Anne Wills Geplauder über die Ware Mensch

Ihrem Ziel, Wochenthemen zu setzen, wurde die Moderatorin noch nicht gerecht. Die Premiere fiel deshalb fad aus.

Düsseldorf. Nichts gegen das Thema "Rendite statt Respekt: Wenn Arbeit ihren Wert verliert". Denn zigtausende Arbeitnehmer rechnen tagtäglich mit jedem Cent, weil sie von Dumpinglöhnen leben müssen.
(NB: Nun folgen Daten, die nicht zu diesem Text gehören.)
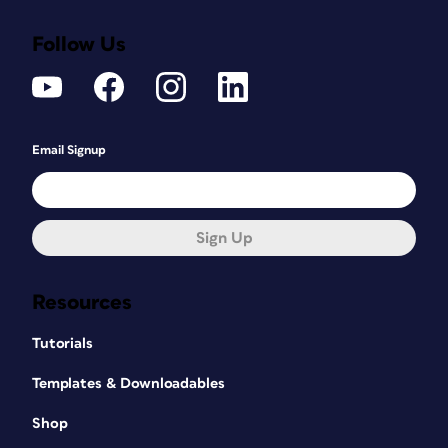
Follow Us
Email Signup
Sign Up
Resources
Tutorials
Templates & Downloadables
Shop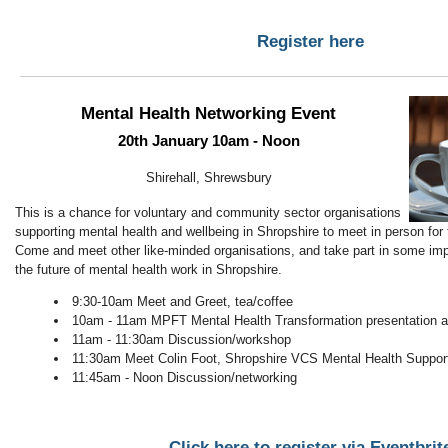
Register here
Mental Health Networking Event
20th January 10am - Noon
Shirehall, Shrewsbury
This is a chance for voluntary and community sector organisations
supporting mental health and wellbeing in Shropshire to meet in person for t
Come and meet other like-minded organisations, and take part in some imp
the future of mental health work in Shropshire.
9:30-10am Meet and Greet, tea/coffee
10am - 11am MPFT Mental Health Transformation presentation
11am - 11:30am Discussion/workshop
11:30am Meet Colin Foot, Shropshire VCS Mental Health Support
11:45am - Noon Discussion/networking
Click here to register via Eventbrit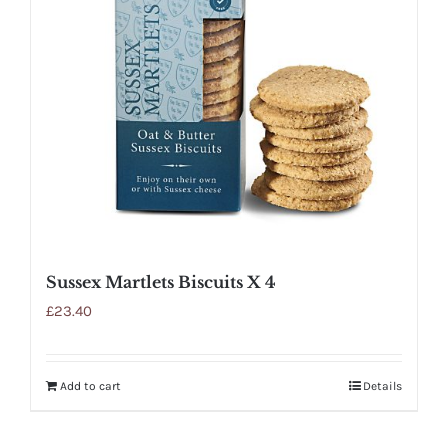
Sussex Martlets Biscuits X 4
£
23.40
Add to cart
Details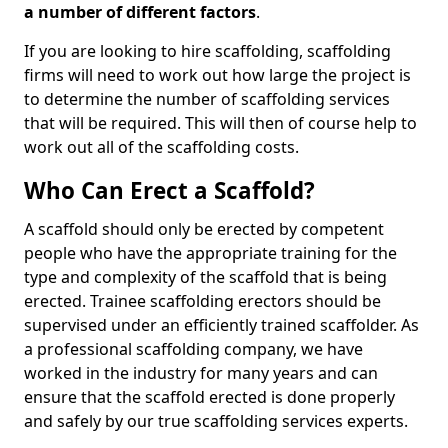
a number of different factors
.
If you are looking to hire scaffolding, scaffolding
firms will need to work out how large the project is
to determine the number of scaffolding services
that will be required. This will then of course help to
work out all of the scaffolding costs.
Who Can Erect a Scaffold?
A scaffold should only be erected by competent
people who have the appropriate training for the
type and complexity of the scaffold that is being
erected. Trainee scaffolding erectors should be
supervised under an efficiently trained scaffolder. As
a professional scaffolding company, we have
worked in the industry for many years and can
ensure that the scaffold erected is done properly
and safely by our true scaffolding services experts.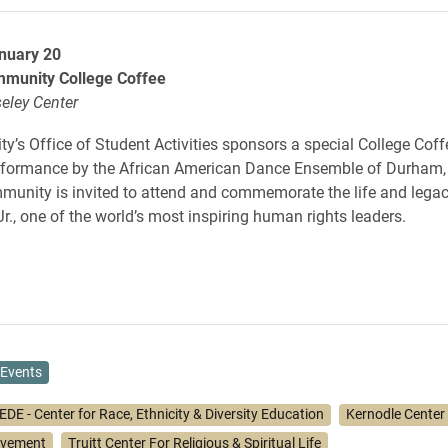
nuary 20
munity College Coffee
eley Center
ty’s Office of Student Activities sponsors a special College Coff
erformance by the African American Dance Ensemble of Durham,
nity is invited to attend and commemorate the life and legac
Jr., one of the world’s most inspiring human rights leaders.
Events
DE - Center for Race, Ethnicity & Diversity Education
Kernodle Center f
lvement
Truitt Center For Religious & Spiritual Life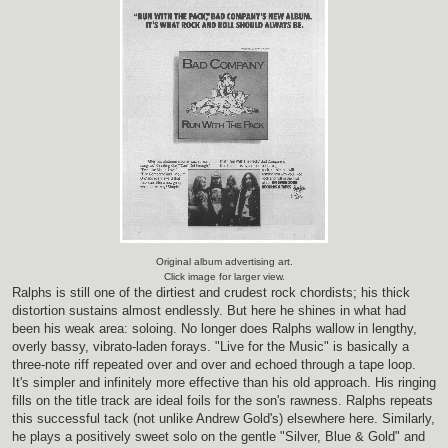
Original album advertising art.
Click image for larger view.
Ralphs is still one of the dirtiest and crudest rock chordists; his thick
distortion sustains almost endlessly. But here he shines in what had
been his weak area: soloing. No longer does Ralphs wallow in lengthy,
overly bassy, vibrato-laden forays. "Live for the Music" is basically a
three-note riff repeated over and over and echoed through a tape loop.
It's simpler and infinitely more effective than his old approach. His ringing
fills on the title track are ideal foils for the son's rawness. Ralphs repeats
this successful tack (not unlike Andrew Gold's) elsewhere here. Similarly,
he plays a positively sweet solo on the gentle "Silver, Blue & Gold" and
Doch Anne Will, der neue Stern am politischen Talkshow-Himmel in der ARD und Nachfolgerin von Sabine Christiansen, hat es sich zum Ziel gesetzt, "am Sonntagabend ganz klar den Wochenauftakt zu markieren". Gemessen an diesem Anspruch fiel die Premiere ein wenig fad aus.

Während sich Deutschland längst über andere Themen ereiferte - einen Bundesinnenminister, der vor Terroranschlägen mit Atomwaffen warnt und einen Verteidigungsminister, der mit dem Abschuss von Passagierflugzeugen liebäugelt, die in die Hände von Terroristen gefallen sind - plauderte die Ex-Tagesthemen-Sprecherin im grau-braunen Hosenanzug mit ihren Gästen über die Ware Mensch. Allerdings ohne großen Informationswert.
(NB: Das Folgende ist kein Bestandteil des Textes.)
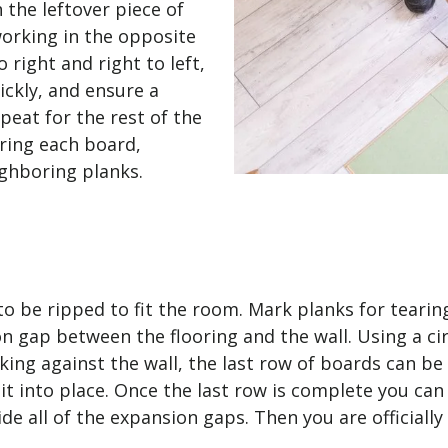
 the leftover piece of
working in the opposite
o right and right to left,
ickly, and ensure a
peat for the rest of the
ring each board,
eighboring planks.
 to be ripped to fit the room. Mark planks for tearin
ap between the flooring and the wall. Using a circu
ing against the wall, the last row of boards can be d
k it into place. Once the last row is complete you can
e all of the expansion gaps. Then you are officiall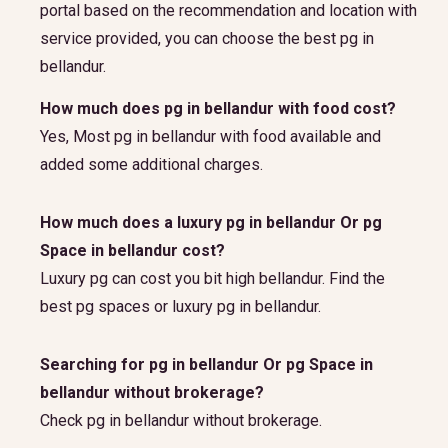
portal based on the recommendation and location with
service provided, you can choose the best pg in
bellandur.
How much does pg in bellandur with food cost?
Yes, Most pg in bellandur with food available and
added some additional charges.
How much does a luxury pg in bellandur Or pg
Space in bellandur cost?
Luxury pg can cost you bit high bellandur. Find the
best pg spaces or luxury pg in bellandur.
Searching for pg in bellandur Or pg Space in
bellandur without brokerage?
Check pg in bellandur without brokerage.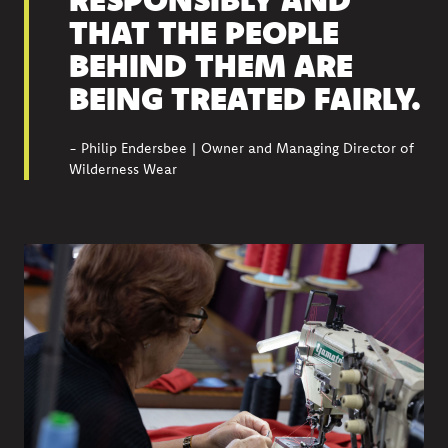
THAT THE PEOPLE
BEHIND THEM ARE
BEING TREATED FAIRLY.
- Philip Endersbee | Owner and Managing Director of
Wilderness Wear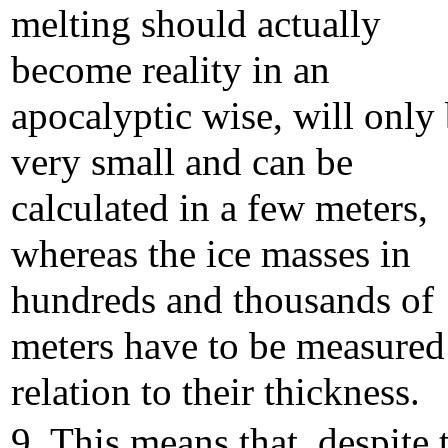
melting should actually
become reality in an
apocalyptic wise, will only
very small and can be
calculated in a few meters,
whereas the ice masses in
hundreds and thousands of
meters have to be measured
relation to their thickness.
9. This means that, despite 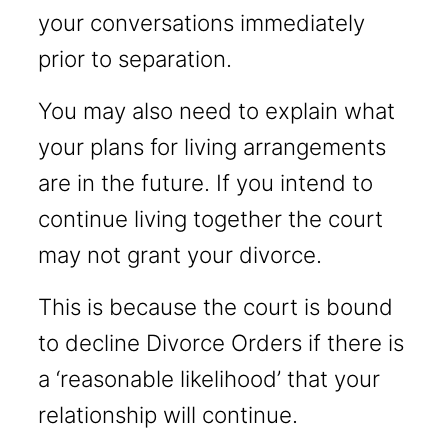
your conversations immediately
prior to separation.
You may also need to explain what
your plans for living arrangements
are in the future. If you intend to
continue living together the court
may not grant your divorce.
This is because the court is bound
to decline Divorce Orders if there is
a ‘reasonable likelihood’ that your
relationship will continue.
Vielleicht lag es an ihrer Aufregung, dass Anne Will nur selten nachhakte, den Gästen lieber ein Forum für langatmige Monologe bot und die Moderationskärtchen abarbeitete. Trotzdem wirkte ihre Unaufgeregtheit im Kontrast zur huldvollen Plaudertasche Christiansen fast schon wohltuend.
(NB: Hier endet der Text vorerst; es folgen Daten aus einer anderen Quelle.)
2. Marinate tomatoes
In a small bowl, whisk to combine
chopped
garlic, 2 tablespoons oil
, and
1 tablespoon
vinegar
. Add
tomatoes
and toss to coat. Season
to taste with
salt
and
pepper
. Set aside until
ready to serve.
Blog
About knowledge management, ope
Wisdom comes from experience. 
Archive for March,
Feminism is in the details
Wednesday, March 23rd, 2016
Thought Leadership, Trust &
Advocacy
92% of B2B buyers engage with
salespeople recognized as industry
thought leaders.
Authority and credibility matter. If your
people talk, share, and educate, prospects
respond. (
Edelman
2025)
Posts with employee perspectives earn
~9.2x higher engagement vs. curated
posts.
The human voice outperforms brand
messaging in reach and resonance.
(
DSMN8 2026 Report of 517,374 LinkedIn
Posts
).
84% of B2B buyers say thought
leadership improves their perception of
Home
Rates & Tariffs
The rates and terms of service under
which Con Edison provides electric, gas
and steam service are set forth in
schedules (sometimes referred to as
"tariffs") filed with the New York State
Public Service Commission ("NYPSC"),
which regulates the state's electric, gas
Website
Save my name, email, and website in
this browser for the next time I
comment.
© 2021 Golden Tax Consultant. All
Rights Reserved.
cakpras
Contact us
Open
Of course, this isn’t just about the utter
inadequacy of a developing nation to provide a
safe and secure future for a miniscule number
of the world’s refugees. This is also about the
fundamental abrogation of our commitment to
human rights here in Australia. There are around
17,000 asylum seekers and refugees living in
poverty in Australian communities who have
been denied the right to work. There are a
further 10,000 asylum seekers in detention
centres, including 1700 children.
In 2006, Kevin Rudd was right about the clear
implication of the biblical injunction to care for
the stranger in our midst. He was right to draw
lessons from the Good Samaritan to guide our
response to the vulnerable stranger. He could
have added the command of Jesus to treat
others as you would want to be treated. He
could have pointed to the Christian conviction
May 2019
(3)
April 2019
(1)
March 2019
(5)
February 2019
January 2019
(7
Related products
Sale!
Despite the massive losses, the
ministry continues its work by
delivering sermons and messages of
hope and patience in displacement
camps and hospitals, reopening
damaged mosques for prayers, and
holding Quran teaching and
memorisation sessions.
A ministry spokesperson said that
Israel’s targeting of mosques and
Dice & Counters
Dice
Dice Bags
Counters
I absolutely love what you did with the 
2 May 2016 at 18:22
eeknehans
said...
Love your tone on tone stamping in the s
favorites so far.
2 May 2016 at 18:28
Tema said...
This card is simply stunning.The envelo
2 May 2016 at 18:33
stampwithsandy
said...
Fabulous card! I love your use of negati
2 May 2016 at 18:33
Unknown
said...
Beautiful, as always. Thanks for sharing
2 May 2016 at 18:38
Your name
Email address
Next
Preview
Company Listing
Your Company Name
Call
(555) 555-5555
Einschaltquote: Anne Will (Foto) hat mit ihrer Talkshow-Premiere in der ARD eine gute Einschaltquote eingefahren. 5,04 Millionen Zuschauer (Marktanteil: 18,2 Prozent) interessierten sich ab 21.45 Uhr für die neue Sendung der ehemaligen "Tagesthemen"-Moderatorin. Ihre Vorgängerin Sabine Christiansen wollten im Durchschnitt 3,9 Millionen Menschen (Marktanteil: 13,5 Prozent) sehen.

Gäste: Zu Gast waren unter anderem Landesbischöfin Margot Käßmann, SPD-Chef Kurt Beck (Foto links), NRW-Ministerpräsident Jürgen Rüttgers (CDU/rechts) und Telekom-Vorstandschef René Obermann.

Resonanz: ARD-Programmdirektor Günter Struve sprach von "60 Minuten Freude", ARD-Chefredakteur Thomas Baumann sagte: "Anne Will hat die Diskussion an der richtigen Stelle laufen lassen und dann journalistisch genau und zielsicher nachgehakt." NDR-Programmdirektor Volker Herres lobte: "Sie kam, sah und siegte."